Page images and extracted text:
--*--
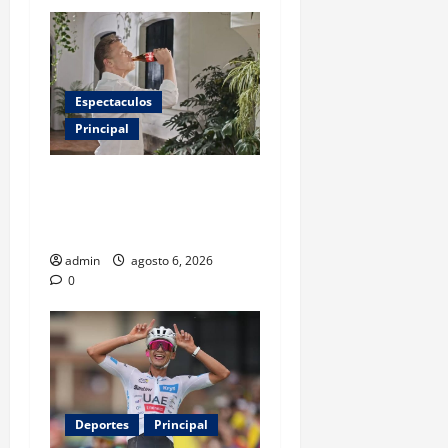
Espectaculos
Principal
Luis Miguel reaparece en
comercial tras meses
alejado de los escenarios
admin
agosto 6, 2026
0
Deportes
Principal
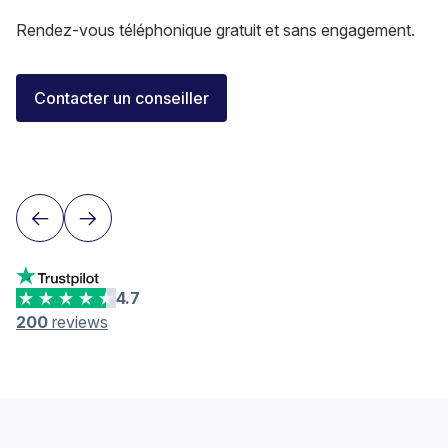
Rendez-vous téléphonique gratuit et sans engagement.
Florent Buser
Contacter un conseiller
Area Sales Director Romandie
Lausanne
4.7
200
reviews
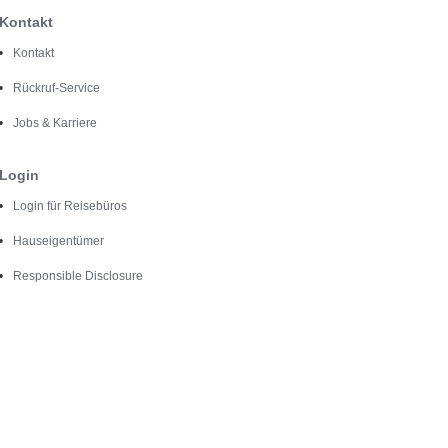
Kontakt
Kontakt
Rückruf-Service
Jobs & Karriere
Login
Login für Reisebüros
Hauseigentümer
Responsible Disclosure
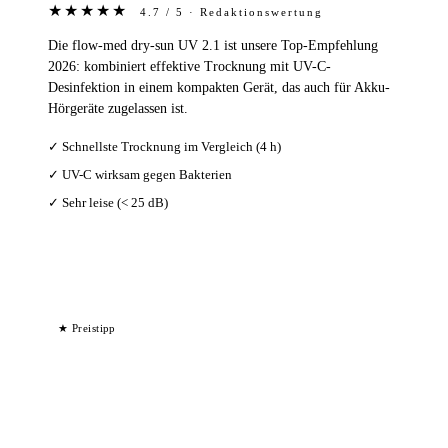
★★★★★
4.7 / 5 · Redaktionswertung
Die flow-med dry-sun UV 2.1 ist unsere Top-Empfehlung
2026: kombiniert effektive Trocknung mit UV-C-
Desinfektion in einem kompakten Gerät, das auch für Akku-
Hörgeräte zugelassen ist.
✓ Schnellste Trocknung im Vergleich (4 h)
✓ UV-C wirksam gegen Bakterien
✓ Sehr leise (< 25 dB)
Bei Amazon ansehen →
★ Preistipp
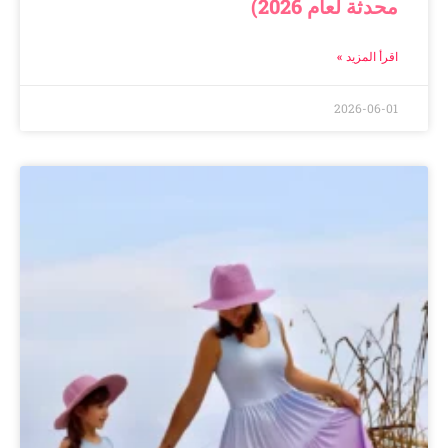
محدثة لعام 2026)
اقرأ المزيد »
2026-06-01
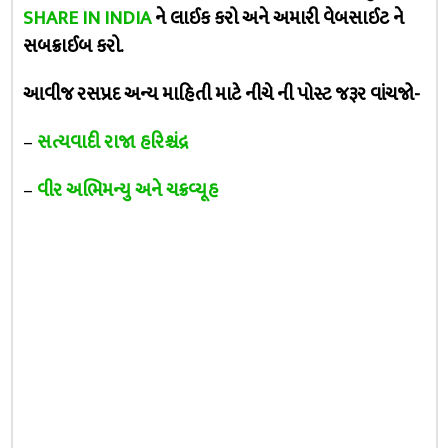
SHARE IN INDIA
ને લાઈક કરો અને અમારી વેબસાઈટ ને
સબક્રાઈબ કરો.
આવીજ રસપ્રદ અન્ય માહિતી માટે નીચે ની પોસ્ટ જરૂર વાંચજો-
–
સત્યવાદી રાજા હરિશ્ચંદ્ર
–
વીર અભિમન્યુ અને ચક્રવ્યૂહ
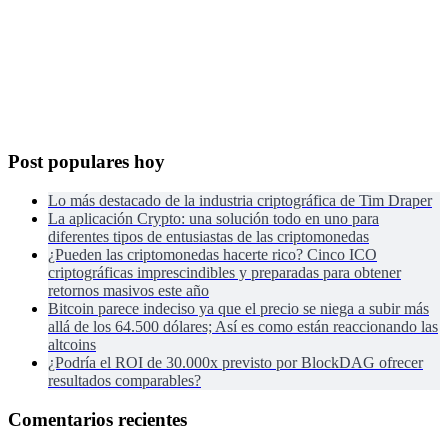
Post populares hoy
Lo más destacado de la industria criptográfica de Tim Draper
La aplicación Crypto: una solución todo en uno para
diferentes tipos de entusiastas de las criptomonedas
¿Pueden las criptomonedas hacerte rico? Cinco ICO
criptográficas imprescindibles y preparadas para obtener
retornos masivos este año
Bitcoin parece indeciso ya que el precio se niega a subir más
allá de los 64.500 dólares; Así es como están reaccionando las
altcoins
¿Podría el ROI de 30.000x previsto por BlockDAG ofrecer
resultados comparables?
Comentarios recientes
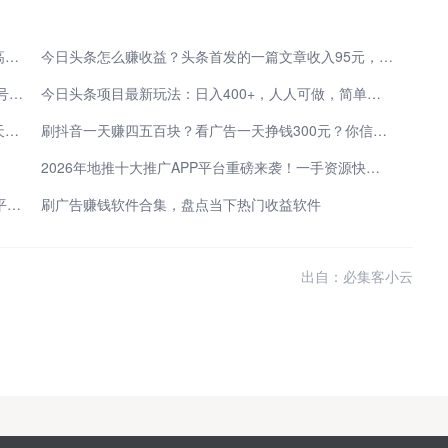
10节系列课之第6讲：在头条如何写出一个点击率超高的文章标题
今日头条怎么赚收益？头条首发的一篇文章收入95元，学会我的方法，你也能做到！
靠谱副业盘点，今日头条赚钱是真的吗？零成本做账号盈利小技巧
今日头条项目最新玩法：日入400+，人人可做，简单复制，附详细教程资料
两天赚了466元！头条视频搬运全流程曝光，新手当天见收益，今日头条到底怎么赚钱？
刷抖音一天赚四五百块？看广告一天挣钱300元？你信吗？
2026年地推十大推广APP平台重磅来袭！一手资源快速获取、免费对接！
2026年免费发帖网站有哪些？实测5个免费发布信息平台，高效解决各类需求！
刷广告赚钱软件合集，盘点当下热门收益软件
出自：必集客小云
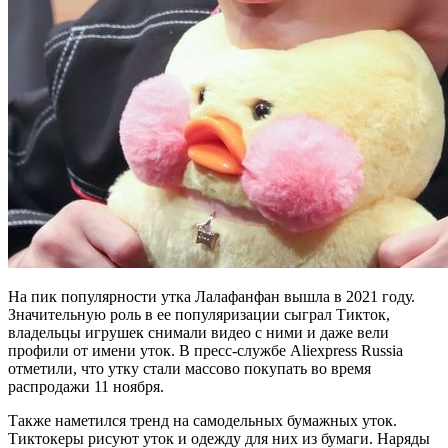
На пик популярности утка Лалафанфан вышла в 2021 году.
Значительную роль в ее популяризации сыграл Тикток,
владельцы игрушек снимали видео с ними и даже вели
профили от имени уток. В пресс-службе Aliexpress Russia
отметили, что утку стали массово покупать во время
распродажи 11 ноября.
Также наметился тренд на самодельных бумажных уток.
Тиктокеры рисуют уток и одежду для них из бумаги. Наряды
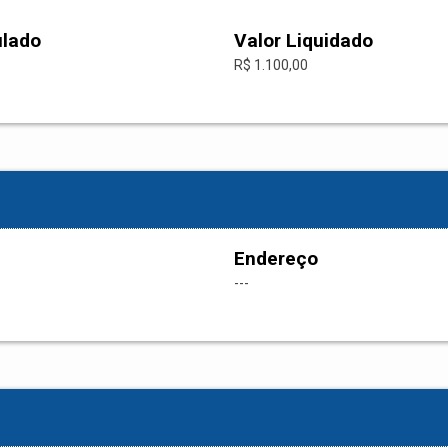
ulado
Valor Liquidado
R$ 1.100,00
Endereço
---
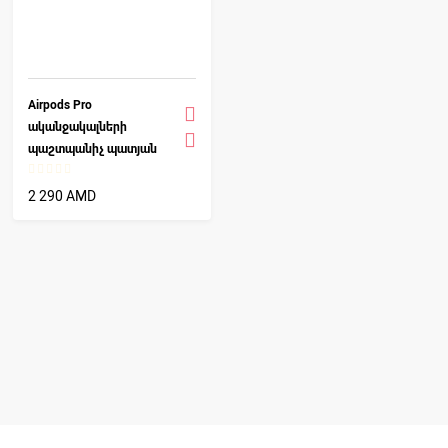
Airpods Pro
ականջակալների
պաշտպանիչ պատյան
(դեղին) Mini Family
2 290 AMD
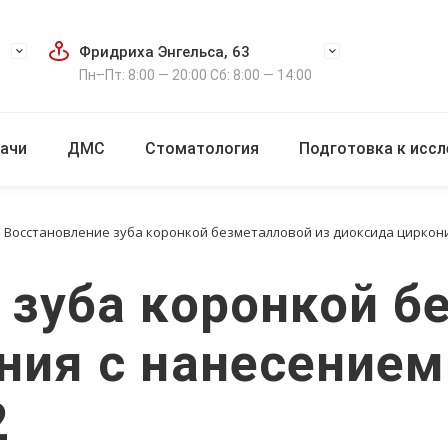
Фридриха Энгельса, 63
Пн–Пт: 8:00 — 20:00 Сб: 8:00 — 14:00
ачи
ДМС
Стоматология
Подготовка к исс
Восстановление зуба коронкой безметалловой из диоксида циркония
 зуба коронкой б
ия с нанесением 
2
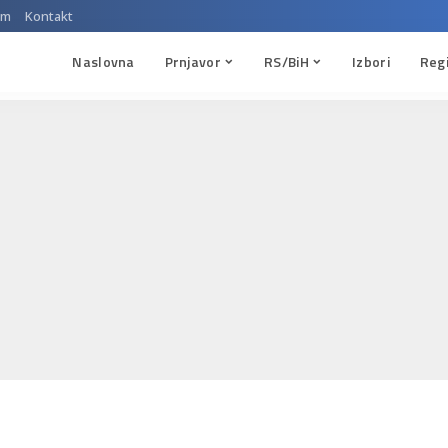
um
Kontakt
Naslovna
Prnjavor
RS/BiH
Izbori
Reg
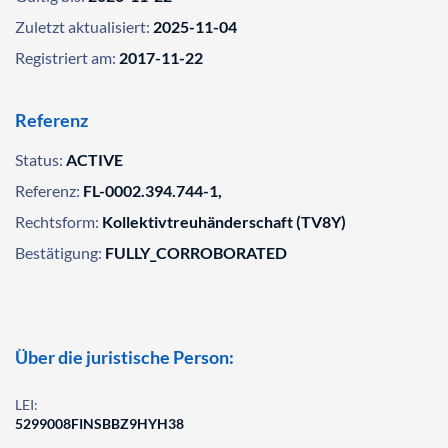
Zuletzt aktualisiert:
2025-11-04
Registriert am:
2017-11-22
Referenz
Status:
ACTIVE
Referenz:
FL-0002.394.744-1,
Rechtsform:
Kollektivtreuhänderschaft (TV8Y)
Bestätigung:
FULLY_CORROBORATED
Über die juristische Person:
LEI:
5299008FINSBBZ9HYH38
--*--
Leaving the pictures out, write out every entry exactly.

Solved exercise:
Espectaculos
Principal
Luis Miguel reaparece en
comercial tras meses
alejado de los escenarios
admin
agosto 6, 2026
0
Deportes
Principal
Rendez-vous téléphonique gratuit et sans engagement.
Florent Buser
Contacter un conseiller
Area Sales Director Romandie
Lausanne
4.7
200
reviews
Kontakt
Kontakt
Rückruf-Service
Jobs & Karriere
Login
Login für Reisebüros
Hauseigentümer
Responsible Disclosure
★★★★★
4.7 / 5 · Redaktionswertung
Die flow-med dry-sun UV 2.1 ist unsere Top-Empfehlung
2026: kombiniert effektive Trocknung mit UV-C-
Desinfektion in einem kompakten Gerät, das auch für Akku-
Hörgeräte zugelassen ist.
✓ Schnellste Trocknung im Vergleich (4 h)
✓ UV-C wirksam gegen Bakterien
✓ Sehr leise (< 25 dB)
Bei Amazon ansehen →
★ Preistipp
محدثة لعام 2026)
اقرأ المزيد »
2026-06-01
SHARE IN INDIA
ને લાઈક કરો અને અમારી વેબસાઈટ ને
સબક્રાઈબ કરો.
આવીજ રસપ્રદ અન્ય માહિતી માટે નીચે ની પોસ્ટ જરૂર વાંચજો-
–
સત્યવાદી રાજા હરિશ્ચંદ્ર
–
વીર અભિમન્યુ અને ચક્રવ્યૂહ
Post populares hoy
Lo más destacado de la industria criptográfica de Tim Draper
La aplicación Crypto: una solución todo en uno para
diferentes tipos de entusiastas de las criptomonedas
¿Pueden las criptomonedas hacerte rico? Cinco ICO
criptográficas imprescindibles y preparadas para obtener
retornos masivos este año
Bitcoin parece indeciso ya que el precio se niega a subir más
allá de los 64.500 dólares; Así es como están reaccionando las
altcoins
¿Podría el ROI de 30.000x previsto por BlockDAG ofrecer
resultados comparables?
Comentarios recientes
10节系列课之第6讲：在头条如何写出一个点击率超高的文章标题
今日头条怎么赚收益？头条首发的一篇文章收入95元，学会我的方法，你也能做到！
靠谱副业盘点，今日头条赚钱是真的吗？零成本做账号盈利小技巧
今日头条项目最新玩法：日入400+，人人可做，简单复制，附详细教程资料
两天赚了466元！头条视频搬运全流程曝光，新手当天见收益，今日头条到底怎么赚钱？
刷抖音一天赚四五百块？看广告一天挣钱300元？你信吗？
2026年地推十大推广APP平台重磅来袭！一手资源快速获取、免费对接！
2026年免费发帖网站有哪些？实测5个免费发布信息平台，高效解决各类需求！
刷广告赚钱软件合集，盘点当下热门收益软件
出自：必集客小云
На пик популярности утка Лалафанфан вышла в 2021 году.
Значительную роль в ее популяризации сыграл Тикток,
владельцы игрушек снимали видео с ними и даже вели
профили от имени уток. В пресс-службе Aliexpress Russia
отметили, что утку стали массово покупать во время
распродажи 11 ноября.
Также наметился тренд на самодельных бумажных уток.
Тиктокеры рисуют уток и одежду для них из бумаги. Наряды
ulado
Valor Liquidado
R$ 1.100,00
Endereço
---
Airpods Pro
ականջակալների
պաշտպանիչ պատյան
(դեղին) Mini Family
2 290 AMD
Фридриха Энгельса, 63
Пн–Пт: 8:00 — 20:00 Сб: 8:00 — 14:00
ачи
ДМС
Стоматология
Подготовка к исс
Восстановление зуба коронкой безметалловой из диоксида циркония
 зуба коронкой б
ия с нанесением 
2
um
Kontakt
Naslovna
Prnjavor
RS/BiH
Izbori
Reg
Zuletzt aktualisiert:
2025-11-04
Registriert am:
2017-11-22
Referenz
Status:
ACTIVE
Referenz:
FL-0002.394.744-1,
Rechtsform:
Kollektivtreuhänderschaft (TV8Y)
Bestätigung:
FULLY_CORROBORATED
Über die juristische Person:
LEI:
5299008FINSBBZ9HYH38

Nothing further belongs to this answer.